JOURNAL OF APPLIED STATISTICS, cilt.44, sa.13, ss.2444-2457, 2017 (SCI-Expanded) identifier identifier

  • Yayın Türü: Makale / Tam Makale
  • Cilt numarası: 44 Sayı: 13
  • Basım Tarihi: 2017
  • Doi Numarası: 10.1080/02664763.2016.1255313
  • Dergi Adı: JOURNAL OF APPLIED STATISTICS
  • Derginin Tarandığı İndeksler: Science Citation Index Expanded (SCI-EXPANDED), Scopus
  • Sayfa Sayıları: ss.2444-2457
  • Anahtar Kelimeler: Outlier, MCD estimators, S-estimators, bi-weight, t-biweight, Mahalanobis square distance, 62F35, 62H10, MULTIVARIATE LOCATION, S-ESTIMATORS, COVARIANCE, ASYMPTOTICS, MATRICES, POINTS
  • Gazi Üniversitesi Adresli: Evet

Özet

Mahalanobis square distances (MSDs) based on robust estimators improves outlier detection performance in multivariate data. However, the unbiasedness of robust estimators are not guaranteed when the sample size is small and this reduces their performance in outlier detection.
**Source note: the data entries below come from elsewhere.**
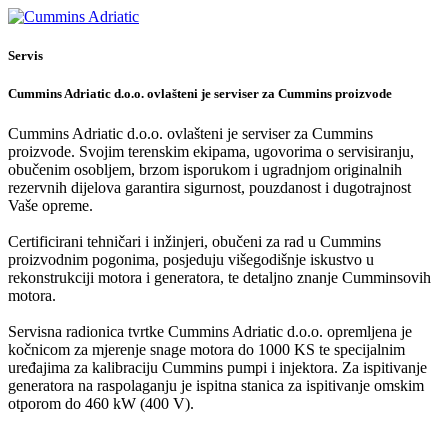
Servis
Cummins Adriatic d.o.o. ovlašteni je serviser za Cummins proizvode
Cummins Adriatic d.o.o. ovlašteni je serviser za Cummins
proizvode. Svojim terenskim ekipama, ugovorima o servisiranju,
obučenim osobljem, brzom isporukom i ugradnjom originalnih
rezervnih dijelova garantira sigurnost, pouzdanost i dugotrajnost
Vaše opreme.
Certificirani tehničari i inžinjeri, obučeni za rad u Cummins
proizvodnim pogonima, posjeduju višegodišnje iskustvo u
rekonstrukciji motora i generatora, te detaljno znanje Cumminsovih
motora.
Servisna radionica tvrtke Cummins Adriatic d.o.o. opremljena je
kočnicom za mjerenje snage motora do 1000 KS te specijalnim
uređajima za kalibraciju Cummins pumpi i injektora. Za ispitivanje
generatora na raspolaganju je ispitna stanica za ispitivanje omskim
otporom do 460 kW (400 V).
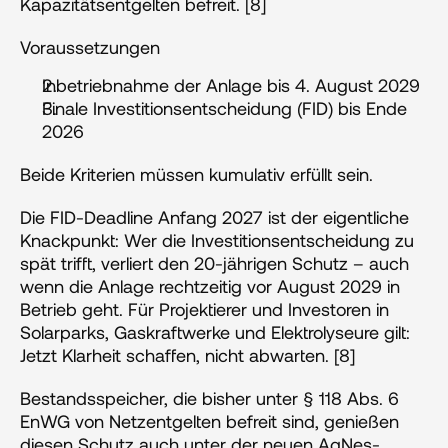
Kapazitätsentgelten befreit. [8]
Voraussetzungen
Inbetriebnahme der Anlage bis 4. August 2029
Finale Investitionsentscheidung (FID) bis Ende 
2026
Beide Kriterien müssen kumulativ erfüllt sein. 
Die FID-Deadline Anfang 2027 ist der eigentliche 
Knackpunkt: Wer die Investitionsentscheidung zu 
spät trifft, verliert den 20-jährigen Schutz – auch 
wenn die Anlage rechtzeitig vor August 2029 in 
Betrieb geht. Für Projektierer und Investoren in 
Solarparks, Gaskraftwerke und Elektrolyseure gilt: 
Jetzt Klarheit schaffen, nicht abwarten. [8]
Bestandsspeicher, die bisher unter § 118 Abs. 6 
EnWG von Netzentgelten befreit sind, genießen 
diesen Schutz auch unter der neuen AgNes-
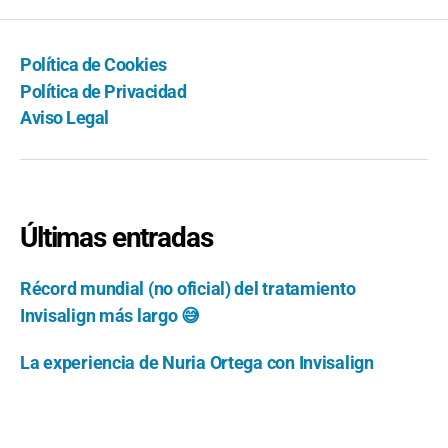
Política de Cookies
Política de Privacidad
Aviso Legal
Últimas entradas
Récord mundial (no oficial) del tratamiento
Invisalign más largo 😅
La experiencia de Nuria Ortega con Invisalign
La experiencia de Mónica con Invisalign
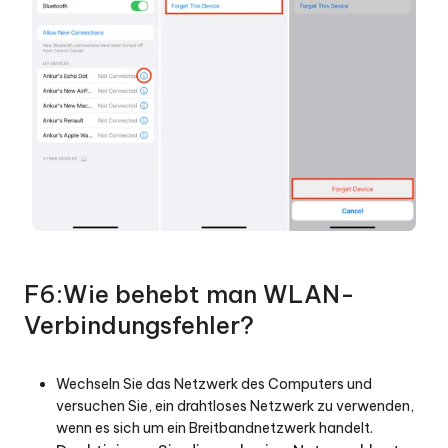
F6:Wie behebt man WLAN-
Verbindungsfehler?
Wechseln Sie das Netzwerk des Computers und
versuchen Sie, ein drahtloses Netzwerk zu verwenden,
wenn es sich um ein Breitbandnetzwerk handelt.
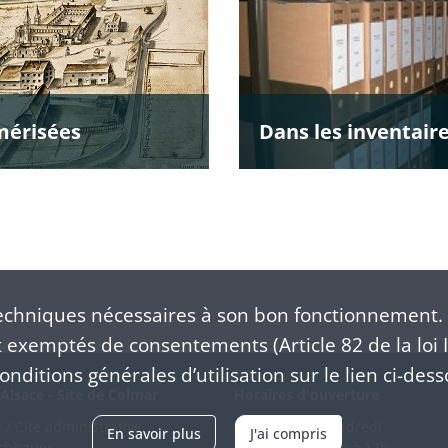
mérisées
Dans les inventair
chniques nécessaires à son bon fonctionnement. 
exemptés de consentements (Article 82 de la loi I
nditions générales d’utilisation sur le lien ci-dess
Alsace - Site de Colmar
Horaires d'ouverture
/ Cité administrative
Du mardi au vendredi
En savoir plus
J'ai compris
schhauer
en continu de 9h à 17h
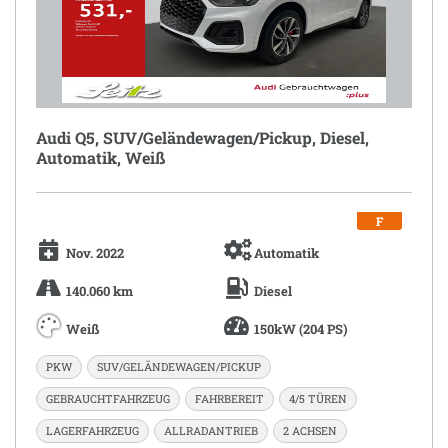
Audi Q5, SUV/Geländewagen/Pickup, Diesel,
Automatik, Weiß
F
Nov. 2022
Automatik
140.060 km
Diesel
Weiß
150kW (204 PS)
PKW
SUV/GELÄNDEWAGEN/PICKUP
GEBRAUCHTFAHRZEUG
FAHRBEREIT
4/5 TÜREN
LAGERFAHRZEUG
ALLRADANTRIEB
2 ACHSEN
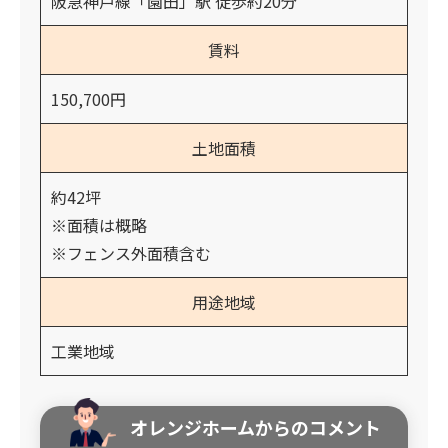
阪急神戸線「園田」駅 徒歩約20分
賃料
150,700円
土地面積
約42坪
※面積は概略
※フェンス外面積含む
用途地域
工業地域
オレンジホームからのコメント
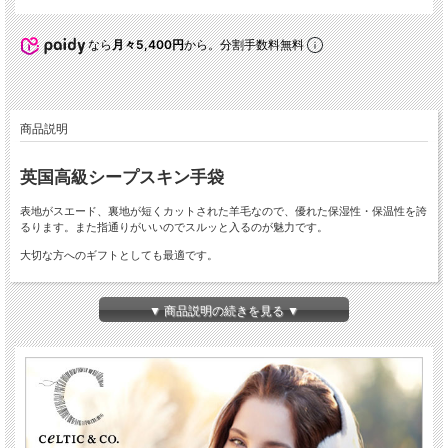
なら
月々5,400円
から。分割手数料無料
商品説明
英国高級シープスキン手袋
表地がスエード、裏地が短くカットされた羊毛なので、優れた保湿性・保温性を誇
るります。また指通りがいいのでスルッと入るのが魅力です。
大切な方へのギフトとしても最適です。
サイズについて
▼ 商品説明の続きを見る ▼
サイズは拳周りの数字を参考にします。手のひらのだいたい頭脳戦と感情線あたり
のラインを目安に横幅を測ってください。メジャーを手のひらに横に巻きつけて、
一周させて測ります。
サイズ；XSサイズ(18cm)、Sサイズ（19cm）、Mサイズ（20cm）、Lサ
イズ(21.5cm)、XLサイズ(23-24cm)
カラー：ブラック、モカ、スパイス
素材：ナチュラルシープスキン
製造：英国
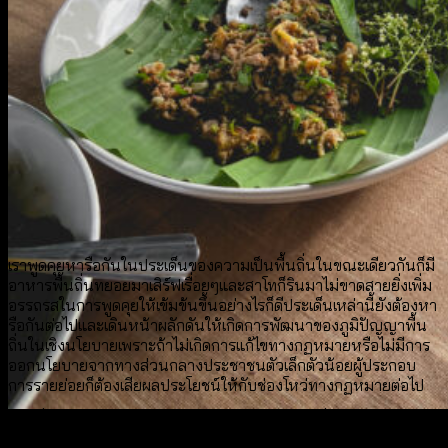
เราพูดคุยหารือกันในประเด็นของความเป็นพื้นถิ่นในขณะเดียวกันก็มี
อาหารพื้นถิ่นทยอยมาเสิร์ฟเรื่อยๆและสาโทก็รินมาไม่ขาดสายยิ่งเพิ่ม
อรรถรสในการพูดคุยให้เข้มข้นขึ้นอย่างไรก็ดีประเด็นเหล่านี้ยังต้องหา
รือกันต่อไปและเดินหน้าผลักดันให้เกิดการพัฒนาของภูมิปัญญาพื้น
ถิ่นในเชิงนโยบายเพราะถ้าไม่เกิดการแก้ไขทางกฏหมายหรือไม่มีการ
ออกนโยบายจากทางส่วนกลางประชาชนตัวเล็กตัวน้อยผู้ประกอบ
การรายย่อยก็ต้องเสียผลประโยชน์ให้กับช่องโหว่ทางกฏหมายต่อไป
ท้ายที่สุดก็ต้องขอบคุณ CEA ,TCDC Khon Kaen ที่ทำให้เกิดวง
เสวนาบนโต๊ะอาหารในครั้งนี้เป็นการแลกเปลี่ยนที่ออกรสออกชาติมี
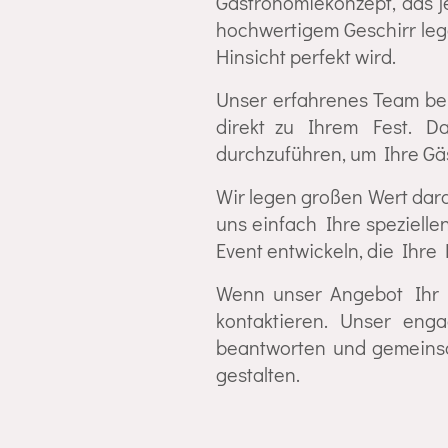
Gastronomiekonzept, das j
hochwertigem Geschirr lege
Hinsicht perfekt wird.
Unser erfahrenes Team bere
direkt zu Ihrem Fest. Da
durchzuführen, um Ihre Gä
Wir legen großen Wert dara
uns einfach Ihre speziell
Event entwickeln, die Ihre 
Wenn unser Angebot Ihr I
kontaktieren. Unser eng
beantworten und gemeinsam
gestalten.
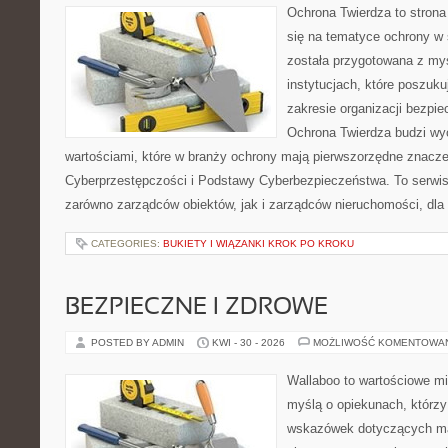
Ochrona Twierdza to strona 
się na tematyce ochrony w
została przygotowana z myś
instytucjach, które poszuk
zakresie organizacji bezp
Ochrona Twierdza budzi wyo
wartościami, które w branży ochrony mają pierwszorzędne znacze
Cyberprzestępczości i Podstawy Cyberbezpieczeństwa. To serwis
zarówno zarządców obiektów, jak i zarządców nieruchomości, dla
CATEGORIES:
BUKIETY I WIĄZANKI KROK PO KROKU
BEZPIECZNE I ZDROWE
POSTED BY ADMIN
KWI - 30 - 2026
MOŻLIWOŚĆ KOMENTOWA
Wallaboo to wartościowe mi
myślą o opiekunach, którz
wskazówek dotyczących mał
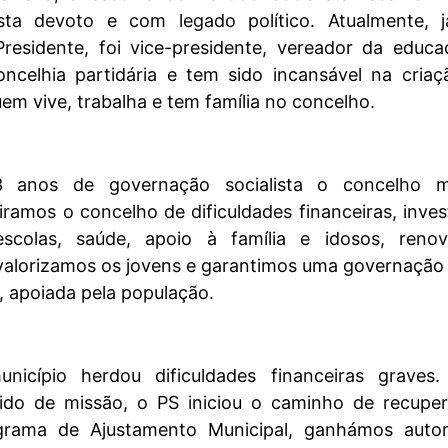
lista devoto e com legado político. Atualmente, 
esidente, foi vice-presidente, vereador da educa
ncelhia partidária e tem sido incansável na criaç
em vive, trabalha e tem família no concelho.
3 anos de governação socialista o concelho 
etiramos o
concelho de dificuldades financeiras, inve
escolas, saúde, apoio à família e idosos, reno
 valorizamos os jovens e garantimos uma governação 
, apoiada pela população.
icípio herdou dificuldades financeiras graves
ido de missão, o PS iniciou o caminho de recuper
grama de Ajustamento Municipal, ganhámos auto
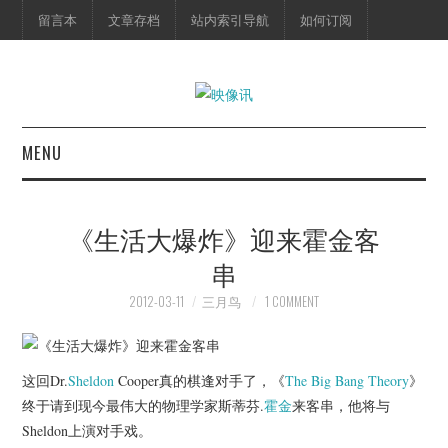
留言本
文章存档
站内索引导航
如何订阅
MENU
首页
《生活大爆炸》迎来霍金客
映像快讯
串
预告片
2012-03-11
三月鸟
1 COMMENT
海报剧照
这回Dr.
Sheldon
Cooper真的棋逢对手了，《
The Big Bang Theory
》
脱口秀
终于请到现今最伟大的物理学家斯蒂芬.
霍金
来客串，他将与
Sheldon上演对手戏。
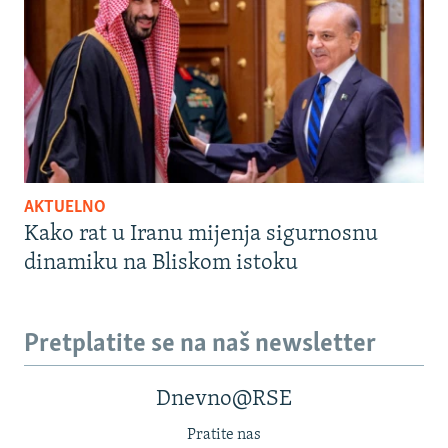
AKTUELNO
Kako rat u Iranu mijenja sigurnosnu
dinamiku na Bliskom istoku
Pretplatite se na naš newsletter
Dnevno@RSE
Pratite nas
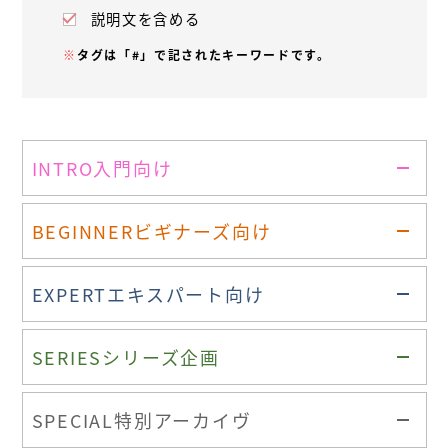
説明文を含める
※
タグは「#」で記されたキーワードです。
INTRO
入門向け
BEGINNER
ビギナーズ向け
EXPERT
エキスパート向け
SERIES
シリーズ企画
SPECIAL
特別アーカイヴ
In this study, we propose a framework that uses MSDs with incorporated small sample correction factor (c) and show its impact on performance when the sample size is small. This is achieved by using two prototypes, minimum covariance determinant estimator and S-estimators with bi-weight and t-biweight functions. The results from simulations show that distribution of MSDs for non-extreme observations are more likely to fit to chi-square with p degrees of freedom and MSDs of the extreme observations fit to F distribution, when c is incorporated into the model. However, without c, the distributions deviate significantly from chi-square and F observed for the case with incorporated c. These results are even more prominent for S-estimators. We present seven distinct comparison methods with robust estimators and various cut-off values and test their outlier detection performance with simulated data. We also present an application of some of these methods to the real data.